In which the author attempts to explain how XML mechanisms will pave the path for revolutionary new applications in the World Wide Web in the areas of markup, transfer, archiving and persistence, automation, distributed transactions, metadata, data exchange, database interchange, Web-based sharing, distributed objects, and distributed computations.
Disclaimer: This page is for my own personal reference only; it is not intended to be an authoritative word on ANYTHING. Email me with suggestions on how to make this writeup better.
HTML is the HyperText Markup Language standardized by W3C for storing and exchanging documents on the World Wide Web. HTML was designed to be simple enough to support ease of authoring Web pages, rich enough to support multimedia embedding in documents, and flexible enough to support hypertext linking.
HTML is based on SGML, the Standard Generalized Markup Language standardized by ISO for defining and using portable document formats. SGML was designed to be formal enough to allow proofs of document validity, structured enough to handle complex documents, and extensible enough to support management of large information repositories.
W3C's SGML working group, with present efforts given in their activity page, is attempting to standardize the delivery (in Web documents) of self-describing data structures with arbitrary depth and complexity. To that end, they are simplifying SGML for use with the Web (and Web technologies such as Java).
XML, Extensible Markup Language, is a simplified (but strict) subset of SGML that maintains the SGML features of validation, structure, and extensibility. XML is a standardized text format designed specifically for transmitting structured data to Web applications.

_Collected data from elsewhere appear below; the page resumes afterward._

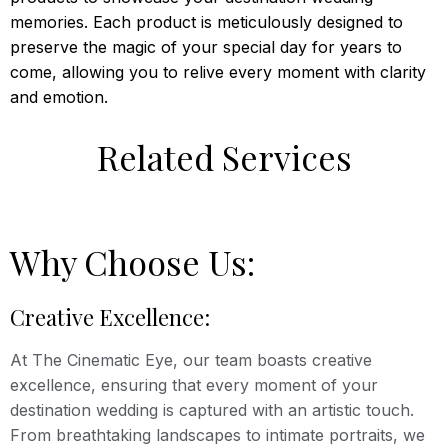
memories. Each product is meticulously designed to
preserve the magic of your special day for years to
come, allowing you to relive every moment with clarity
and emotion.
Related Services
Why Choose Us:
Creative Excellence:
At The Cinematic Eye, our team boasts creative
excellence, ensuring that every moment of your
destination wedding is captured with an artistic touch.
From breathtaking landscapes to intimate portraits, we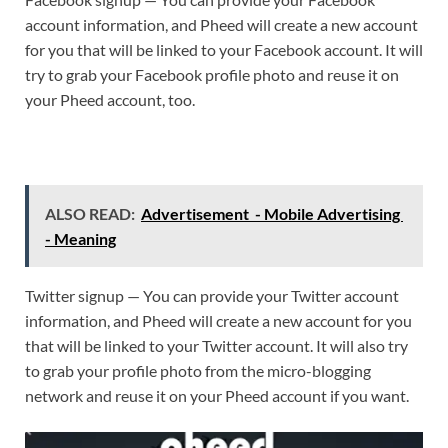
account information, and Pheed will create a new account
for you that will be linked to your Facebook account. It will
try to grab your Facebook profile photo and reuse it on
your Pheed account, too.
ALSO READ:
Advertisement - Mobile Advertising
- Meaning
Twitter signup — You can provide your Twitter account
information, and Pheed will create a new account for you
that will be linked to your Twitter account. It will also try
to grab your profile photo from the micro-blogging
network and reuse it on your Pheed account if you want.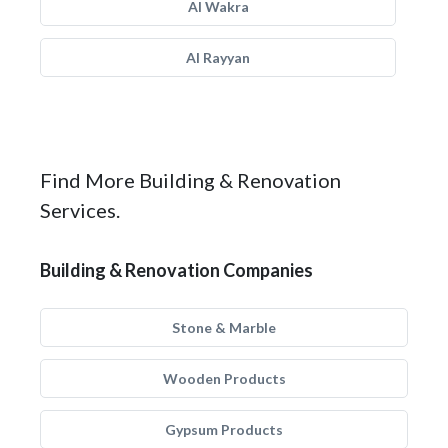
Al Wakra
Al Rayyan
Find More Building & Renovation
Services.
Building & Renovation Companies
Stone & Marble
Wooden Products
Gypsum Products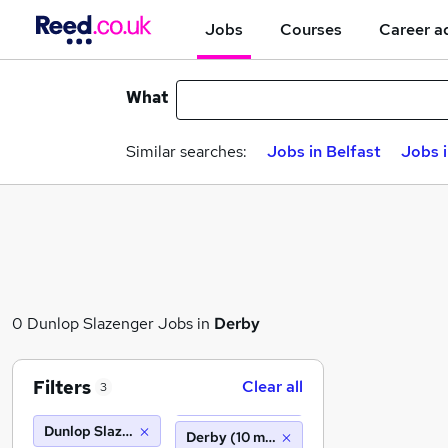
Jobs
Courses
Career a
What
Similar searches:
Jobs in Belfast
Jobs 
0 Dunlop Slazenger Jobs in
Derby
Filters
Clear all
3
Dunlop Slazenger
Derby (10 miles)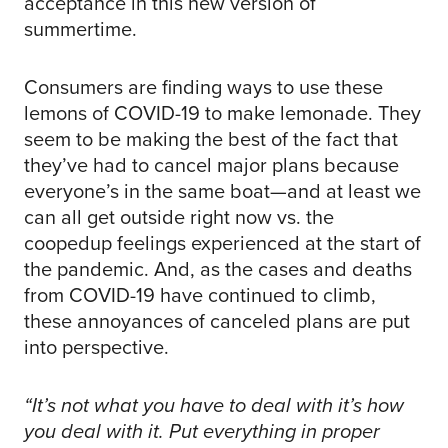
acceptance in this new version of
summertime.
Consumers are finding ways to use these
lemons of COVID-19 to make lemonade. They
seem to be making the best of the fact that
they’ve had to cancel major plans because
everyone’s in the same boat—and at least we
can all get outside right now vs. the
coopedup feelings experienced at the start of
the pandemic. And, as the cases and deaths
from COVID-19 have continued to climb,
these annoyances of canceled plans are put
into perspective.
“It’s not what you have to deal with it’s how
you deal with it. Put everything in proper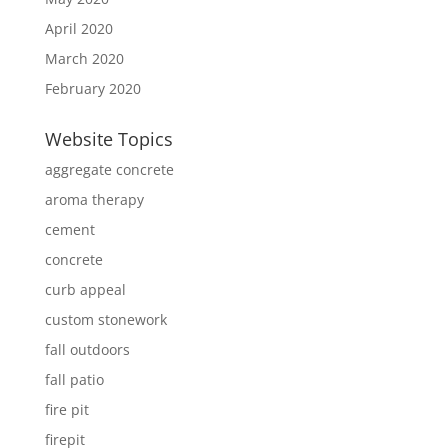
April 2020
March 2020
February 2020
Website Topics
aggregate concrete
aroma therapy
cement
concrete
curb appeal
custom stonework
fall outdoors
fall patio
fire pit
firepit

In addition, XML's goals of being easier to learn, use, and implement than full SGML will have clear benefits for World Wide Web users, making it easier to define and validate document types, to author and manage SGML-defined documents, and to transmit and share them across the Web.
The Extensible Markup Language specification describes XML documents, a class of data objects stored on computers, and partially describes the behavior of XML processor programs used to read XML documents and provide access to their content and structure. XML allows generic SGML to be served, received, and processed on the Web in a manner similar to what is done with HTML today. XML has been designed for ease of implementation and for interoperability with both SGML and HTML.
XML documents are composed of entities, which are storage units containing text and/or binary data. Text is composed of character streams that form both the document character data and the document markup. Markup describes the document's storage layout and logical structure. XML also provides a markup mechanism to impose constraints on the storage layout and logical structure of documents.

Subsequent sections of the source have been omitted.